Goings On

Fred and Ginger, All Weekend Long

Mark Sandrich’s Follow the Fleet (1936)

It’s so spot on that there’s no getting around it, so let’s just go ahead and get that Katharine Hepburn quote out of the way right off the top: “He gives her class, she gives him sex.” She was speaking, of course, of Fred Astaire and Ginger Rogers, the most celebrated on-screen dance partnership not just of Hollywood’s golden age but of any age. Starting today, and on through the weekend, New Yorkers will be treated to a complete retrospective of the ten films they made together at the Film Society of Lincoln Center.

Before arriving in Hollywood, both Astaire and Rogers had risen up through vaudeville to Broadway. Rogers scored her first film roles in 1929 and a contract with Paramount the following year, and Astaire followed in 1933, appearing first as himself dancing alongside Joan Crawford in Dancing Lady. In his second film that year, Flying Down to Rio, he was billed fifth—just after Rogers—and it was their duet to the tune of “Carioca” that launched their partnership.

Writing for the New York Times in 2009, Alastair Macaulay argued that their appeal lay in the way they “expressed many of love’s moods: courtship and seduction, repartee and responsiveness, teasing and challenge, the surprise of newfound harmony, the happy recapture of bygone romance, the giddy exhilaration of high spirits and intense mutual accord, the sense of a perfect balance of power, the tragedy of parting and, not least, the sense of love as role playing.”

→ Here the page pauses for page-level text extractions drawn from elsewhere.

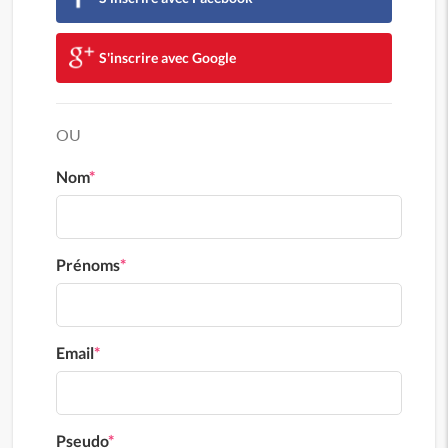
S'inscrire avec Google
OU
Nom
*
Prénoms
*
Email
*
Pseudo
*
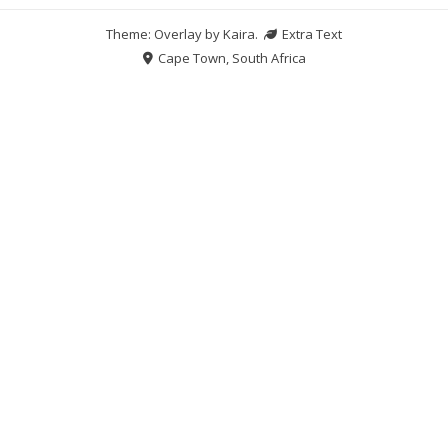
Theme: Overlay by
Kaira
.
Extra Text
Cape Town, South Africa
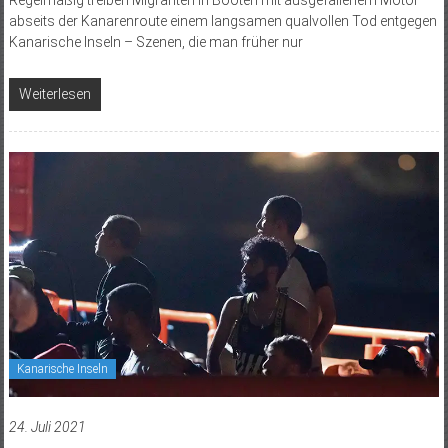
abseits der Kanarenroute einem langsamen qualvollen Tod entgegen
Kanarische Inseln – Szenen, die man früher nur
Weiterlesen
Kanarische Inseln
24. Juli 2021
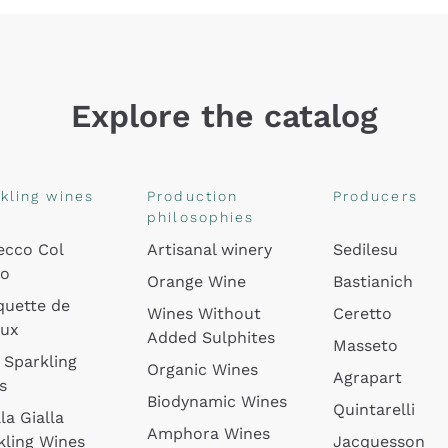
Explore the catalog
kling wines
Production
Producers
philosophies
ecco Col
Artisanal winery
Sedilesu
do
Orange Wine
Bastianich
quette de
Wines Without
Ceretto
oux
Added Sulphites
Masseto
 Sparkling
Organic Wines
Agrapart
s
Biodynamic Wines
Quintarelli
la Gialla
Amphora Wines
kling Wines
Jacquesson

What also made their dance numbers so sensational, besides the choreography of Astaire and Hermes Pan, was Astaire’s insistence that they be filmed in long, uninterrupted, head-to-toe shots with no distractions such as cutaways to close-ups or reaction shots. And as Michael Sragow points out in a piece for Film Comment, the pleasure of these films is derived from the way they “fashion their own ebullient subgenre by lampooning melodramas, weepies, drawing-room comedies, high-flown romances, and more conventional musicals. We’re in on the game as the filmmakers manipulate stock devices in novel ways from film to film.”